Many think of having a pet as a way to deepen their bond as a couple. Adopting a pet teaches invaluable skills. Through shared responsibilities, couples hone their communication, teamwork, and ability to compromise. The decision to adopt a pet is often seen as practice for marriage and, eventually, children. A study by the University at Buffalo found that pet-owning couples were closer and could handle stress better than their non-pet counterparts. But how do you know when you’re really ready to take that step?

It’s quite embarrassing, but I go crazy for every little stuffed animal I see on the street and spend my free time scouring the internet for cute animal videos. My cousin ( cat owner) got used to stopping me from blocking traffic every time a cute dog comes down the street.

There are so many positive reasons to have a pet, one can be blind to some of the challenges. Before contacting breeders or adoption agencies, it’s important to think about how this new addition might affect your relationship and change your life. Having a cat or a dog means extra responsibility and pressure on both of you, which can lead to growing pains. Sure, caring for a pet brings more love and joy to your life, but it’s important to make sure you’re both on the same page before you dive in.
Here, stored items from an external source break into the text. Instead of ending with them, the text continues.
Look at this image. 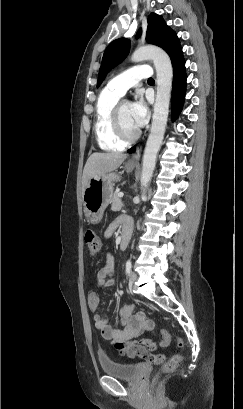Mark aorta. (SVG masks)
<instances>
[{"instance_id":"1","label":"aorta","mask_w":243,"mask_h":409,"mask_svg":"<svg viewBox=\"0 0 243 409\" xmlns=\"http://www.w3.org/2000/svg\"><path fill=\"white\" fill-rule=\"evenodd\" d=\"M131 60L133 62L152 60L157 73V93L151 131L146 143L142 161L141 198L144 199L146 197V187L152 178L157 154L161 147L167 125L173 69L168 54L156 46H144L136 49L132 54Z\"/></svg>"}]
</instances>
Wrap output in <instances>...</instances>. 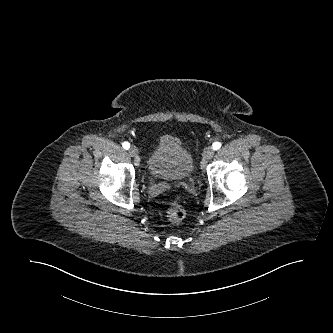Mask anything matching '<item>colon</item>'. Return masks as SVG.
Segmentation results:
<instances>
[{
  "label": "colon",
  "mask_w": 333,
  "mask_h": 333,
  "mask_svg": "<svg viewBox=\"0 0 333 333\" xmlns=\"http://www.w3.org/2000/svg\"><path fill=\"white\" fill-rule=\"evenodd\" d=\"M166 215L170 221L178 222L184 218L185 211L179 204L172 203L168 206L166 210Z\"/></svg>",
  "instance_id": "1"
}]
</instances>
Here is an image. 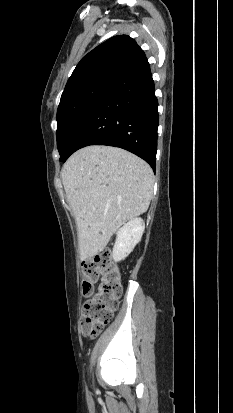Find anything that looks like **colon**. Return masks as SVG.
<instances>
[{
    "instance_id": "5ec220e1",
    "label": "colon",
    "mask_w": 233,
    "mask_h": 413,
    "mask_svg": "<svg viewBox=\"0 0 233 413\" xmlns=\"http://www.w3.org/2000/svg\"><path fill=\"white\" fill-rule=\"evenodd\" d=\"M84 295L92 297L84 304L81 332L86 337L97 336L111 321L122 293L120 272L108 250L86 260L82 265Z\"/></svg>"
}]
</instances>
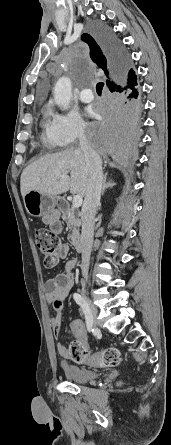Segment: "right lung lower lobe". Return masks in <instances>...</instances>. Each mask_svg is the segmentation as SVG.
Wrapping results in <instances>:
<instances>
[{
    "label": "right lung lower lobe",
    "instance_id": "right-lung-lower-lobe-1",
    "mask_svg": "<svg viewBox=\"0 0 171 445\" xmlns=\"http://www.w3.org/2000/svg\"><path fill=\"white\" fill-rule=\"evenodd\" d=\"M98 37L120 77L99 106L101 122L89 127L90 142L101 156L116 163H129L136 155L141 115L137 76L131 74L128 52L117 37L107 29L99 30Z\"/></svg>",
    "mask_w": 171,
    "mask_h": 445
}]
</instances>
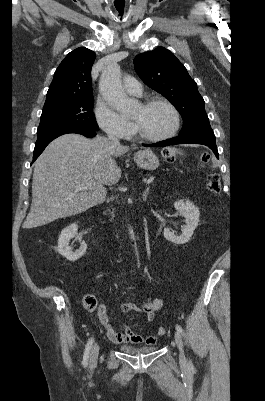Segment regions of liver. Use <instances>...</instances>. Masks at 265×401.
I'll return each instance as SVG.
<instances>
[{
	"instance_id": "obj_1",
	"label": "liver",
	"mask_w": 265,
	"mask_h": 401,
	"mask_svg": "<svg viewBox=\"0 0 265 401\" xmlns=\"http://www.w3.org/2000/svg\"><path fill=\"white\" fill-rule=\"evenodd\" d=\"M127 150L129 146L105 136L90 140L82 134H63L52 140L34 164L33 198L23 229L79 215L103 203V184H116L121 176L113 156ZM74 184L88 186V190H75Z\"/></svg>"
}]
</instances>
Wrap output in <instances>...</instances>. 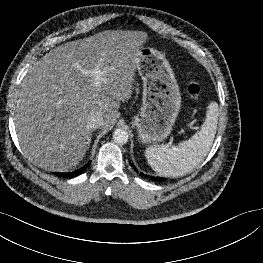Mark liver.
Returning <instances> with one entry per match:
<instances>
[{
	"label": "liver",
	"instance_id": "6515ba94",
	"mask_svg": "<svg viewBox=\"0 0 263 263\" xmlns=\"http://www.w3.org/2000/svg\"><path fill=\"white\" fill-rule=\"evenodd\" d=\"M142 31L106 30L59 45L35 62L14 99L13 119L28 161L65 172L83 159L91 141L87 117L100 113L111 128L120 102L132 96ZM98 67L105 81L94 85L86 71Z\"/></svg>",
	"mask_w": 263,
	"mask_h": 263
}]
</instances>
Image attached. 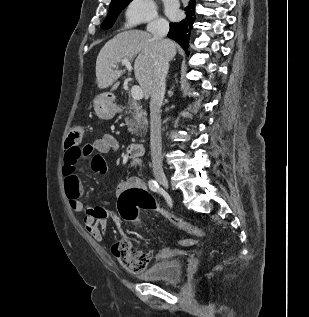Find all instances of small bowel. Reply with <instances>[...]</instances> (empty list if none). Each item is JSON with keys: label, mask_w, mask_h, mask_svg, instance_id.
Masks as SVG:
<instances>
[{"label": "small bowel", "mask_w": 309, "mask_h": 317, "mask_svg": "<svg viewBox=\"0 0 309 317\" xmlns=\"http://www.w3.org/2000/svg\"><path fill=\"white\" fill-rule=\"evenodd\" d=\"M119 141L111 134H105L89 145V152L83 155L88 159L91 170L98 174L107 172V164L104 155L110 151L118 150ZM134 163L140 165L139 158L134 159ZM64 190L69 201L70 207L77 213H82V222L87 233L97 242L105 239L108 230V219H112L119 227L122 221L120 217L104 207L87 206L82 201L83 186L77 174V162L68 164L64 159L63 166ZM146 190L145 182L137 176H132L120 182L117 187L121 195L129 189Z\"/></svg>", "instance_id": "c3829d8e"}]
</instances>
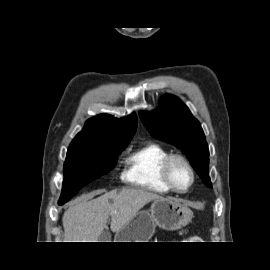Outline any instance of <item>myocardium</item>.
Instances as JSON below:
<instances>
[{"label":"myocardium","instance_id":"f54148a6","mask_svg":"<svg viewBox=\"0 0 270 270\" xmlns=\"http://www.w3.org/2000/svg\"><path fill=\"white\" fill-rule=\"evenodd\" d=\"M179 162L183 164L190 173V183L186 188H179L172 177V167L174 163ZM162 176L166 185L176 193L184 194L187 193L195 182V171L189 160L180 154H170L162 164Z\"/></svg>","mask_w":270,"mask_h":270}]
</instances>
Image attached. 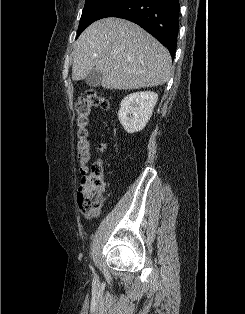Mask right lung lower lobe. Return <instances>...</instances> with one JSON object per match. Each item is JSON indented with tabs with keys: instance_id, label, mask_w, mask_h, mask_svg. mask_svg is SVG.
<instances>
[{
	"instance_id": "1",
	"label": "right lung lower lobe",
	"mask_w": 245,
	"mask_h": 314,
	"mask_svg": "<svg viewBox=\"0 0 245 314\" xmlns=\"http://www.w3.org/2000/svg\"><path fill=\"white\" fill-rule=\"evenodd\" d=\"M179 0H127L106 17L130 20L153 35L175 55L179 30Z\"/></svg>"
}]
</instances>
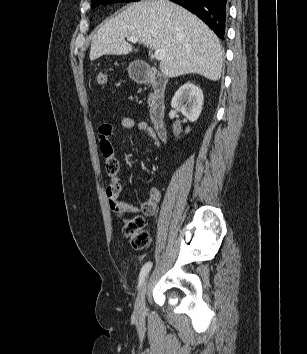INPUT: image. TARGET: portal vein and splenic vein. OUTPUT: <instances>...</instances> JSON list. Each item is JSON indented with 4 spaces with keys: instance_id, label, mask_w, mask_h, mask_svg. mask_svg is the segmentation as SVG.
I'll use <instances>...</instances> for the list:
<instances>
[{
    "instance_id": "1",
    "label": "portal vein and splenic vein",
    "mask_w": 307,
    "mask_h": 354,
    "mask_svg": "<svg viewBox=\"0 0 307 354\" xmlns=\"http://www.w3.org/2000/svg\"><path fill=\"white\" fill-rule=\"evenodd\" d=\"M127 40L129 41V42H132V43H136V42H138V38L137 37H135V36H129V37H127ZM165 57V50L164 49H157V50H155V52H154V58L156 59V60H162L163 58Z\"/></svg>"
}]
</instances>
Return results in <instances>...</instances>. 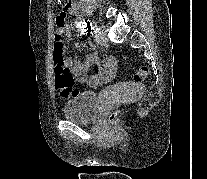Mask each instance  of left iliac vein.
Instances as JSON below:
<instances>
[{
    "label": "left iliac vein",
    "mask_w": 207,
    "mask_h": 179,
    "mask_svg": "<svg viewBox=\"0 0 207 179\" xmlns=\"http://www.w3.org/2000/svg\"><path fill=\"white\" fill-rule=\"evenodd\" d=\"M95 41L98 44H105L107 42V36L101 25H98L96 28Z\"/></svg>",
    "instance_id": "left-iliac-vein-1"
}]
</instances>
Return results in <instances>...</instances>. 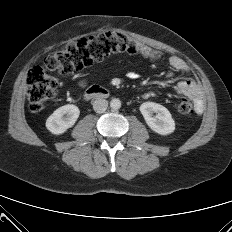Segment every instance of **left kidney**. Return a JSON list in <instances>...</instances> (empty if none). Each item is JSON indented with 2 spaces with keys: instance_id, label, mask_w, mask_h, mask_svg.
I'll return each instance as SVG.
<instances>
[{
  "instance_id": "1",
  "label": "left kidney",
  "mask_w": 232,
  "mask_h": 232,
  "mask_svg": "<svg viewBox=\"0 0 232 232\" xmlns=\"http://www.w3.org/2000/svg\"><path fill=\"white\" fill-rule=\"evenodd\" d=\"M140 112L147 125L154 132L160 135H168L174 132L175 121L169 110L164 106L154 102H145L141 104ZM153 113H156V115L153 116Z\"/></svg>"
}]
</instances>
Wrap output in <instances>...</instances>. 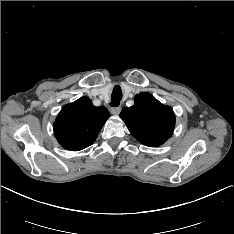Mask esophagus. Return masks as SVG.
<instances>
[{"instance_id": "obj_1", "label": "esophagus", "mask_w": 234, "mask_h": 234, "mask_svg": "<svg viewBox=\"0 0 234 234\" xmlns=\"http://www.w3.org/2000/svg\"><path fill=\"white\" fill-rule=\"evenodd\" d=\"M110 112L113 115H118L121 112V107H113V108L110 109Z\"/></svg>"}]
</instances>
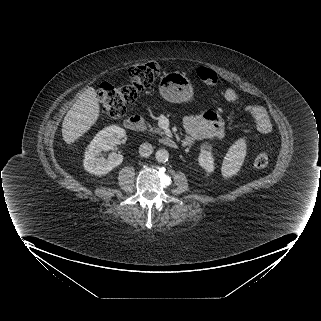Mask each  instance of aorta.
Masks as SVG:
<instances>
[{
    "instance_id": "1",
    "label": "aorta",
    "mask_w": 321,
    "mask_h": 321,
    "mask_svg": "<svg viewBox=\"0 0 321 321\" xmlns=\"http://www.w3.org/2000/svg\"><path fill=\"white\" fill-rule=\"evenodd\" d=\"M155 158L158 162H166L169 158V152L166 149H159L155 153Z\"/></svg>"
}]
</instances>
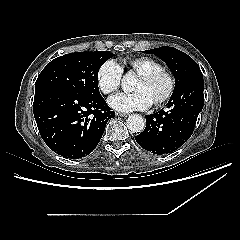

A few things to consider when deciding to get a pet:

1- Less free time

Remember all those glorious weekend mornings you’ve spent the last ten years sleeping and cuddling? You can say “bye-bye” to all of this if you decide to get a puppy. Dogs need to be walked every morning no matter what, so be prepared to wake up early every day. Like the postman, “neither the snow, nor the rain, nor the heat, nor the darkness of the night” will prevent you from walking your pup. Puppies and kittens require a lot of attention and supervision early on, so if you have a super active social life or a really hectic work schedule, sacrifices will have to be made. Be prepared to give up a few nights in exchange for some quality time with your partner and your new addition.

2- You become more active

Walking a dog can be tough, but this little activity can improve your health in spades! Studies show that new dog owners will significantly increase their recreational walking during the first ten-month period. We already know that exercise is good for reducing stress, heart health, and mood, but it can also help you bond. Going for a hike or jog with your pup and partner is active and fun. Doing healthy activities together helps the relationship and will improve your overall quality of life. Playing with your kitty or puppy is good for the heart and soul.

3- More responsibility

Still, arguing over whose turn it is to do the dishes? You and your partner are going to need excellent communication in order to negotiate the additional duties of owning pets. If a person slacks on duty or forgets to walk the dog, it can cause strain in the relationship. Caring for a pet as a team will show you exactly what responsibility your partner can handle. No one wants to feel resentful because they do all the heavy lifting in a relationship. A task board or calendar is a great way to stay organized. Just be sure to stick to it to navigate smoothly.

4- Less money

Having a pet can be expensive, so you and your spouse need to be sure you can afford the right care before bringing one home. The cost of a dog or cat goes far beyond their adoption or breeding costs. Your four-legged friend will need his injections or sterilization, in addition to all other expenses. There may also be hidden costs – emergency vet bills and or vitamin needs. Not to mention dog walker, grooming, or kennel fees if you want to travel. The best way to know if you’re ready for a pet is to sit down and write down some numbers. To break down costs.

5- You will have a healthier life

We know that pets provide support and companionship, and these factors can contribute to a longer lifespan. Many studies report that couples who own pets have lower baseline blood pressure and heart rate overall than couples without pets. In a study of 240 couples, pet owners showed “significantly smaller increases in heart rate and blood pressure in response to stress,” writes the American Heart Association. They also experienced faster recovery from stressors in general, but especially when their pet was around. Another study found that owning a dog helps reduce mortality in people with cardiovascular disease, “with a 4.05 times higher probability of mortality for those who do not own a dog.” Just make sure neither of you is allergic before committing to a fur-covered apartment!

6- You will face the little jealousies

An adorable pup is hard to compete with, but he can feel that way sometimes. Bringing a pet into the relationship can take a toll on your love life. To thwart any future problems, make sure your pet doesn’t get more attention than either of you.
It is important not to compete with your spouse for the animal’s attention. Your plushie will surely identify who is the soft touch in the relationship, and they may bond with or become protective of one partner over the other. You need to work power dynamics with the animal, so neither you nor your lover feels left out of love.

7- You will become a family

Adopting an animal will test your ability to work together and ultimately overcome challenges and share love, deepen your commitment to one another. You will learn together along the way and share many important experiences. The ups and downs of raising a living being will strengthen your bond and teach you to act as a unit.

8- You will cherish your alone time

Your adorable fluff ball may decide the perfect time to muzzle you is when things start to get frisky. Make sure you and your partner know when to lock the bedroom door and spend quality time just the two of you. Be sure to take the time to let your lover know that you love them (at least as much as the animal).